### TASK ITEM
What you return must be the full data, repeated verbatim, with no pictures in it.
━━━ RECORDS FOR THIS TASK ━━━
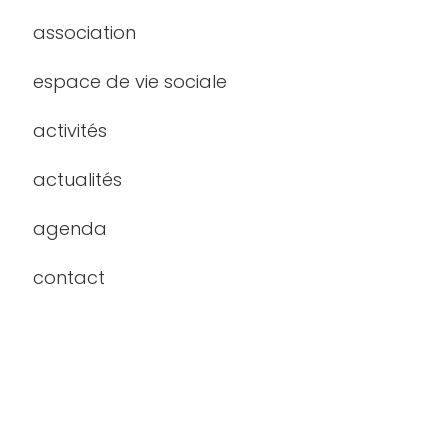
association
espace de vie sociale
activités
actualités
agenda
contact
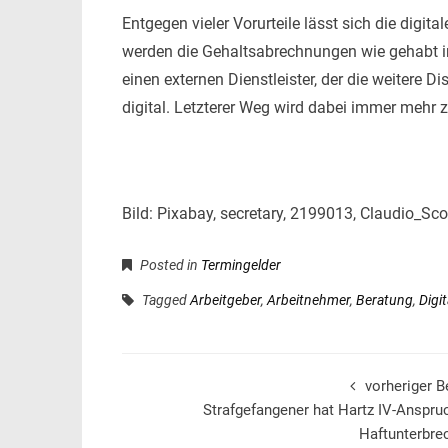
Entgegen vieler Vorurteile lässt sich die digit
werden die Gehaltsabrechnungen wie gehabt i
einen externen Dienstleister, der die weitere
digital. Letzterer Weg wird dabei immer mehr 
Bild: Pixabay, secretary, 2199013, Claudio_Sco
Posted in
Termingelder
Tagged
Arbeitgeber
,
Arbeitnehmer
,
Beratung
,
Digit
vorheriger B
Strafgefangener hat Hartz IV-Anspru
Haftunterbre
━━━
### EXPECTED OUTPUT
association
espace de vie sociale
activités
actualités
agenda
contact
Entgegen vieler Vorurteile lässt sich die digit
werden die Gehaltsabrechnungen wie gehabt i
einen externen Dienstleister, der die weitere
digital. Letzterer Weg wird dabei immer mehr 
Bild: Pixabay, secretary, 2199013, Claudio_Sco
Posted in
Termingelder
Tagged
Arbeitgeber
,
Arbeitnehmer
,
Beratung
,
Digit
vorheriger B
Strafgefangener hat Hartz IV-Anspru
Haftunterbre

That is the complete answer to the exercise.